Stored dataset items
== Segment start ==
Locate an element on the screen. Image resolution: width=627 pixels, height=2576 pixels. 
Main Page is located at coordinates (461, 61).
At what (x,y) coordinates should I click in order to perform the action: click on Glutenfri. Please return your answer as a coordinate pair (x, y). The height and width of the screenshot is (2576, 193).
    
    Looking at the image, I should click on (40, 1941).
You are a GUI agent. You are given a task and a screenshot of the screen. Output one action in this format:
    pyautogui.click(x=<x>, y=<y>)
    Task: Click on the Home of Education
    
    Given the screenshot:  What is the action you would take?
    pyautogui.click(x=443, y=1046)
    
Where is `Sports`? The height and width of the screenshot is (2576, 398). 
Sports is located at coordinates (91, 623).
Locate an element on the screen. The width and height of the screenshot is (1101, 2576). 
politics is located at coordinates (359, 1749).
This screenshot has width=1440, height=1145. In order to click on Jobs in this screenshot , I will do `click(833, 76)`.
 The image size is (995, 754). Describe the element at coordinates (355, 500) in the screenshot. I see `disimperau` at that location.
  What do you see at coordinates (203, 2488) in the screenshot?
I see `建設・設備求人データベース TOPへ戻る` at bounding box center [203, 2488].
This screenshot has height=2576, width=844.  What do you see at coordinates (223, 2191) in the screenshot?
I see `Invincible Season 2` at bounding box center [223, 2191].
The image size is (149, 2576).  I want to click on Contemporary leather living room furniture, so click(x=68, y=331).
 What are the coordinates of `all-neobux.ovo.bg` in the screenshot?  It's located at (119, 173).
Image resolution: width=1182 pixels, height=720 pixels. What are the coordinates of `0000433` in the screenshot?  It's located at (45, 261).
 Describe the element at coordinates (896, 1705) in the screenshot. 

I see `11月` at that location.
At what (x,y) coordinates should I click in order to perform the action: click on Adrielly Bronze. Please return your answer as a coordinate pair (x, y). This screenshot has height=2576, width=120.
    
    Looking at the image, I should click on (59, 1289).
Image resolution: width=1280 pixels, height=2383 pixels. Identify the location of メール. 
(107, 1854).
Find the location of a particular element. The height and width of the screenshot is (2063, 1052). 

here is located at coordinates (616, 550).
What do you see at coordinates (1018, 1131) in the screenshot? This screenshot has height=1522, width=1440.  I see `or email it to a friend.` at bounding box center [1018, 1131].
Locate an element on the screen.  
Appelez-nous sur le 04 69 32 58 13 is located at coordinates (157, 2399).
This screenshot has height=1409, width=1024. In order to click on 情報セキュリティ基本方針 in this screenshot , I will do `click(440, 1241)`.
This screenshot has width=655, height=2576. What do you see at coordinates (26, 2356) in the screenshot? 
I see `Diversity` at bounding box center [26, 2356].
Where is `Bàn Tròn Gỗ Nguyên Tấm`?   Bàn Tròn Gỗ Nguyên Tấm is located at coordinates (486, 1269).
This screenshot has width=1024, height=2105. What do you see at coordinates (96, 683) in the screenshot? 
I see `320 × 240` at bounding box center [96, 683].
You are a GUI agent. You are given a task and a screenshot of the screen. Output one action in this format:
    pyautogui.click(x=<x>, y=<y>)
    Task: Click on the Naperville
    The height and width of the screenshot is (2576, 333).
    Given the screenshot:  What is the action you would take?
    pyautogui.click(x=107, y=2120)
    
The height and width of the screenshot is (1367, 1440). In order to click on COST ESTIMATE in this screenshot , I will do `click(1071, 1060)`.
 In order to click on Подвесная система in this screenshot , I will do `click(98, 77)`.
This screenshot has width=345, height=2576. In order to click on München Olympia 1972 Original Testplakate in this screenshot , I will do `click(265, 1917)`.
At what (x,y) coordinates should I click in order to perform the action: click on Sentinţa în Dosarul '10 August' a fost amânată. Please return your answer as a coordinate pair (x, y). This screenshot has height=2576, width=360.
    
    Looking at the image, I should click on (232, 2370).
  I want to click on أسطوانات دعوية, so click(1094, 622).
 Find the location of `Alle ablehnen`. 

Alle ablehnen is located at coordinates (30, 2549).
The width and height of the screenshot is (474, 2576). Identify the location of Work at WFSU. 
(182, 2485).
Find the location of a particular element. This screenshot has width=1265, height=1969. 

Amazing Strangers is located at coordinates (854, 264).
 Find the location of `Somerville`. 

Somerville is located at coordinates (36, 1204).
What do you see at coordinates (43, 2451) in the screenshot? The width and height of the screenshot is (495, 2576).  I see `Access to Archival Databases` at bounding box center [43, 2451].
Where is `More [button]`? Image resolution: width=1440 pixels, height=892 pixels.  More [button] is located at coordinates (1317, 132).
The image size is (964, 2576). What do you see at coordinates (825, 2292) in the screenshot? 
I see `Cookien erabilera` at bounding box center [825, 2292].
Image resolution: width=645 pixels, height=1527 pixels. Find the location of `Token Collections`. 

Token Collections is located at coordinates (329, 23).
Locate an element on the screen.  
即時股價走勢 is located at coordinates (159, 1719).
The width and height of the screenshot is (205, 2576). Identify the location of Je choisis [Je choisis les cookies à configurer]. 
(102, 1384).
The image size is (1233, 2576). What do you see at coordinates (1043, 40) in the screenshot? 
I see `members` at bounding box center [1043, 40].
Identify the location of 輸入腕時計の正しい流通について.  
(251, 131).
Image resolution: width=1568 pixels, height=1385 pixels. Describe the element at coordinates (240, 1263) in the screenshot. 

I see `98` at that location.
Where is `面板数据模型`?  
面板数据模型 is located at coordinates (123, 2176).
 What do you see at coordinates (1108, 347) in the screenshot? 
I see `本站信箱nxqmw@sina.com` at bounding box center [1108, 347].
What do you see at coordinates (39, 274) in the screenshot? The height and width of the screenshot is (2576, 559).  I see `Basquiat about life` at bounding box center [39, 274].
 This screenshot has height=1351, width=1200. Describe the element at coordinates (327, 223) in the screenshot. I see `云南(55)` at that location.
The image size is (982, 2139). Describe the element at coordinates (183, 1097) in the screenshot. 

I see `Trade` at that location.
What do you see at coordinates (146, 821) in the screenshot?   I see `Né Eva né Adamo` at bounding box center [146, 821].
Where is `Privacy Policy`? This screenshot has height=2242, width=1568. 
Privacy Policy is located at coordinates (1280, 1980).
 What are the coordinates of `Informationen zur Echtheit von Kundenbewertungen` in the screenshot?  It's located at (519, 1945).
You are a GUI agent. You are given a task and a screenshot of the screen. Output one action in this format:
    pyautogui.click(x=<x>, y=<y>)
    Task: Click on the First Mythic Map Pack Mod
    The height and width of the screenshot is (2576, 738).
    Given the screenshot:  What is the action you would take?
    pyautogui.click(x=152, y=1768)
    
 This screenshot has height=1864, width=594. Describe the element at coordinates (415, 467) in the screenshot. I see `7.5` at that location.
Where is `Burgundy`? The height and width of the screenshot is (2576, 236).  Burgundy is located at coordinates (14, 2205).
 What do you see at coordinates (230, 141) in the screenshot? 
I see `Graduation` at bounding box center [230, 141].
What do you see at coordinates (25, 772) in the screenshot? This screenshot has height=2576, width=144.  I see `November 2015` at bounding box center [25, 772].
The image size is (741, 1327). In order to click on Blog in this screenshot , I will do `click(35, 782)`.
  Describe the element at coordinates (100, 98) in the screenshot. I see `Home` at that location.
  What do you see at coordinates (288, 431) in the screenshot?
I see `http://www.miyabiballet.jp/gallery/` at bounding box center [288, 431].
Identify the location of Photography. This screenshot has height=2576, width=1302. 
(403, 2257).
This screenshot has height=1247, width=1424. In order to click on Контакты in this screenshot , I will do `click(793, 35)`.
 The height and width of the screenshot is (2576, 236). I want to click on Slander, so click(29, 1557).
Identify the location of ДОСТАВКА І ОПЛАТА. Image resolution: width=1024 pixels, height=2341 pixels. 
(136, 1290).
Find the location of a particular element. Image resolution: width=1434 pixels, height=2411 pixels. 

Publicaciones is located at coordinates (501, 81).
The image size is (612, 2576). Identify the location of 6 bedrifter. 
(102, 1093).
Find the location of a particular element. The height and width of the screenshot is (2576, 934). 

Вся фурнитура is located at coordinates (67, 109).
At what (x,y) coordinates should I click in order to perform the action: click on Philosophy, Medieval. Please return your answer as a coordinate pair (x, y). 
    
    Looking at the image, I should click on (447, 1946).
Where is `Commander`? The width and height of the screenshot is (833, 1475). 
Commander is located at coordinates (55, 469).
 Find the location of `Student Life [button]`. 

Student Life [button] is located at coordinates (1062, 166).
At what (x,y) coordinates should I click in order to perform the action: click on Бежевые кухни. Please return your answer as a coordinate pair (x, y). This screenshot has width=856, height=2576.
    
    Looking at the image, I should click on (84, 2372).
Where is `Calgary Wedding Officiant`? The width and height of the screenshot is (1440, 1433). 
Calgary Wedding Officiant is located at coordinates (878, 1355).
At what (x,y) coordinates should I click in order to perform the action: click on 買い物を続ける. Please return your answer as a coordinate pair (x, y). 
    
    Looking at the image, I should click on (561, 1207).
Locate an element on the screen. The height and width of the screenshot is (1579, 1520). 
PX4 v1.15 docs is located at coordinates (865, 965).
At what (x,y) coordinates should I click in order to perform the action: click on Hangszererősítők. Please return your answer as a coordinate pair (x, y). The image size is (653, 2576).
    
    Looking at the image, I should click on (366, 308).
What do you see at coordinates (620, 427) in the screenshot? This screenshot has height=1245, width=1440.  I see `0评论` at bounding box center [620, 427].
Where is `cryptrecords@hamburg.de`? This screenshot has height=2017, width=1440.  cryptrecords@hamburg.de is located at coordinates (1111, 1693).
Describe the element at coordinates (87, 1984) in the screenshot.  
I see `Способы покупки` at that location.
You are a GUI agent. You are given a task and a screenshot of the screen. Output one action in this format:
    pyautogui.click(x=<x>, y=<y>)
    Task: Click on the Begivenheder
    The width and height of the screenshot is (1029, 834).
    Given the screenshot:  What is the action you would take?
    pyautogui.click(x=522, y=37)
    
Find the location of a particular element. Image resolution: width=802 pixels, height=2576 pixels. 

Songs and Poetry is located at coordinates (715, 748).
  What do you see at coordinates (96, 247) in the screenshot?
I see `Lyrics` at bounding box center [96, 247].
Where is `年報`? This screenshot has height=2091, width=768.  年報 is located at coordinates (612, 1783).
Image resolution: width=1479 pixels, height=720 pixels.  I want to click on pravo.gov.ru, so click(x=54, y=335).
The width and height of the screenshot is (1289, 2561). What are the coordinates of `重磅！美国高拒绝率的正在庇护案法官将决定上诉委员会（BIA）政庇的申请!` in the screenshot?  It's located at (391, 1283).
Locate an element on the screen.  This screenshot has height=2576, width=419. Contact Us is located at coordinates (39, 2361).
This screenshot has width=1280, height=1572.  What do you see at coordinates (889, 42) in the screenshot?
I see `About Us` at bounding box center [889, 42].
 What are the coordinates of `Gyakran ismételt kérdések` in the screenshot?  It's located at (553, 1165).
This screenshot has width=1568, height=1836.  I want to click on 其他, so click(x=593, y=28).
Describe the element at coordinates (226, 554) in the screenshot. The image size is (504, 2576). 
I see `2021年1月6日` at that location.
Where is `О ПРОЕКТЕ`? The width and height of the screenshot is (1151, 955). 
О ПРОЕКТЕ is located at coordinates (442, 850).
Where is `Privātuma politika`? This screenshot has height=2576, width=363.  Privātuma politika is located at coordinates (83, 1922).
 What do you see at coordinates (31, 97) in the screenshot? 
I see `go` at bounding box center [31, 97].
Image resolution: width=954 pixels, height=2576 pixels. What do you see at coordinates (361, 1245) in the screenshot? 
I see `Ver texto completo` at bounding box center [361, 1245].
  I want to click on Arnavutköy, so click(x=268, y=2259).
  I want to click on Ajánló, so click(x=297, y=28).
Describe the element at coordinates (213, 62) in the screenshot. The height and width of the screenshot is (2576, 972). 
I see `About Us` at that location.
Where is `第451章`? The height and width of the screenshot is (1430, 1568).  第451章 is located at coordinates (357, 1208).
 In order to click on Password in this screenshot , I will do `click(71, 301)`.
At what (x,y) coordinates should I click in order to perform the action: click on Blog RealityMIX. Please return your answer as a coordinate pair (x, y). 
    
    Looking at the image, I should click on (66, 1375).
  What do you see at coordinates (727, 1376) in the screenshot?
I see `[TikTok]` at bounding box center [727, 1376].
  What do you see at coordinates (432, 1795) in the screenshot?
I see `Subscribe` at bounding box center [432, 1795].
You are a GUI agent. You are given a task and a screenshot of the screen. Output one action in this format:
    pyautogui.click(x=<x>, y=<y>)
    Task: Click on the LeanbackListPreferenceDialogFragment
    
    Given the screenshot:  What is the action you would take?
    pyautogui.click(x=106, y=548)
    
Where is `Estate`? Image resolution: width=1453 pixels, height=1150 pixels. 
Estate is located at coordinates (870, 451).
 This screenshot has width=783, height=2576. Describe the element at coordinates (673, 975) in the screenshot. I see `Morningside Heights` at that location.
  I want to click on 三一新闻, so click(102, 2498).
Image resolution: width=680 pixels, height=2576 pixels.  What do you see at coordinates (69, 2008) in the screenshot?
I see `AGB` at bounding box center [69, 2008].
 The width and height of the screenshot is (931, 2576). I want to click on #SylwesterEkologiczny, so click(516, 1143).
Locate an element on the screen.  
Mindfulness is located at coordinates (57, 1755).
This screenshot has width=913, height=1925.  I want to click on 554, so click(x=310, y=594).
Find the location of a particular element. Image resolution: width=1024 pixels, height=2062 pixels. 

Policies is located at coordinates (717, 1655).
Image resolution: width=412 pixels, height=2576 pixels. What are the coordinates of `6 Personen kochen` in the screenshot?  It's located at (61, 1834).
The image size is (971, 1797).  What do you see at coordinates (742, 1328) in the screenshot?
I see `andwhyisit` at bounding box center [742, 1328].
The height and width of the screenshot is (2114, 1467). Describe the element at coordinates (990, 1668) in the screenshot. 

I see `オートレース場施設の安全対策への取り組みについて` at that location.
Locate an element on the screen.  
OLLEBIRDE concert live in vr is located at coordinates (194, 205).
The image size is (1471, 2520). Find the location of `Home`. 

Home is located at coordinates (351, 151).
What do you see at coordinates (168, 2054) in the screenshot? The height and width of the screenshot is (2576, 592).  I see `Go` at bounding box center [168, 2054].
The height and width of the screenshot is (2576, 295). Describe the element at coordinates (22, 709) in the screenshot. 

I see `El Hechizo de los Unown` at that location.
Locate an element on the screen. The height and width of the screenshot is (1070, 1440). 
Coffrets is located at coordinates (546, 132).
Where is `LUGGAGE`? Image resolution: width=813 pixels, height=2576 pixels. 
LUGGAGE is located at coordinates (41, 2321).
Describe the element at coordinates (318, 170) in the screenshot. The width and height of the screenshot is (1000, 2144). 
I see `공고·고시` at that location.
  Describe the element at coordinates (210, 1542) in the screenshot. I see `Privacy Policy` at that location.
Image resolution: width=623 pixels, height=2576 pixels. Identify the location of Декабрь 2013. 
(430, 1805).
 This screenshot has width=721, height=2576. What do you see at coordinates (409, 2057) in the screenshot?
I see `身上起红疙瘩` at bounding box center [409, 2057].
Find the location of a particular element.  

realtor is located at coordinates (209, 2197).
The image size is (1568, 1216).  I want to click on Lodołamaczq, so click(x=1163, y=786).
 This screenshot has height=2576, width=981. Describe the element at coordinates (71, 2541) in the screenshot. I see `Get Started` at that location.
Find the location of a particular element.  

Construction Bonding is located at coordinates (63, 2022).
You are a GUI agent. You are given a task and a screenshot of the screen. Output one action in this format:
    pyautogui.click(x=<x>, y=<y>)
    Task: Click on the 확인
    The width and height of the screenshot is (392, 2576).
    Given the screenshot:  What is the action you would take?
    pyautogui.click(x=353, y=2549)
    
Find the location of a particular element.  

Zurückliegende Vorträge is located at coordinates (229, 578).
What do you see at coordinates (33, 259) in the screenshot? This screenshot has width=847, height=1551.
== Segment end ==
WHAT IS NEEDED:
Quote the data above from the line containing "Identify the location of 輸入腕時計の正しい流通について." to the line containing "What do you see at coordinates (25, 772)", inclusive, and stop.

THE ANSWER:
Identify the location of 輸入腕時計の正しい流通について.  
(251, 131).
Image resolution: width=1568 pixels, height=1385 pixels. Describe the element at coordinates (240, 1263) in the screenshot. 

I see `98` at that location.
Where is `面板数据模型`?  
面板数据模型 is located at coordinates (123, 2176).
 What do you see at coordinates (1108, 347) in the screenshot? 
I see `本站信箱nxqmw@sina.com` at bounding box center [1108, 347].
What do you see at coordinates (39, 274) in the screenshot? The height and width of the screenshot is (2576, 559).  I see `Basquiat about life` at bounding box center [39, 274].
 This screenshot has height=1351, width=1200. Describe the element at coordinates (327, 223) in the screenshot. I see `云南(55)` at that location.
The image size is (982, 2139). Describe the element at coordinates (183, 1097) in the screenshot. 

I see `Trade` at that location.
What do you see at coordinates (146, 821) in the screenshot?   I see `Né Eva né Adamo` at bounding box center [146, 821].
Where is `Privacy Policy`? This screenshot has height=2242, width=1568. 
Privacy Policy is located at coordinates (1280, 1980).
 What are the coordinates of `Informationen zur Echtheit von Kundenbewertungen` in the screenshot?  It's located at (519, 1945).
You are a GUI agent. You are given a task and a screenshot of the screen. Output one action in this format:
    pyautogui.click(x=<x>, y=<y>)
    Task: Click on the First Mythic Map Pack Mod
    The height and width of the screenshot is (2576, 738).
    Given the screenshot:  What is the action you would take?
    pyautogui.click(x=152, y=1768)
    
 This screenshot has height=1864, width=594. Describe the element at coordinates (415, 467) in the screenshot. I see `7.5` at that location.
Where is `Burgundy`? The height and width of the screenshot is (2576, 236).  Burgundy is located at coordinates (14, 2205).
 What do you see at coordinates (230, 141) in the screenshot? 
I see `Graduation` at bounding box center [230, 141].
What do you see at coordinates (25, 772) in the screenshot? This screenshot has height=2576, width=144.  I see `November 2015` at bounding box center [25, 772].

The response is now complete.